======== EXERCISE INPUTS ========

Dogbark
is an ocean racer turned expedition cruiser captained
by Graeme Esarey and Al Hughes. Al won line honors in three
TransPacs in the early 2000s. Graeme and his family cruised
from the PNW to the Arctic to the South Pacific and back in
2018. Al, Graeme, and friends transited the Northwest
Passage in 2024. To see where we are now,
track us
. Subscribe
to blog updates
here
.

========

» **ACTIVITY**:
Every record needs to be reproduced exactly, with none skipped.

» **RESULT OF THIS EXERCISE**:
Dogbark
is an ocean racer turned expedition cruiser captained
by Graeme Esarey and Al Hughes. Al won line honors in three
TransPacs in the early 2000s. Graeme and his family cruised
from the PNW to the Arctic to the South Pacific and back in
2018. Al, Graeme, and friends transited the Northwest
Passage in 2024. To see where we are now,
track us
. Subscribe
to blog updates
here
.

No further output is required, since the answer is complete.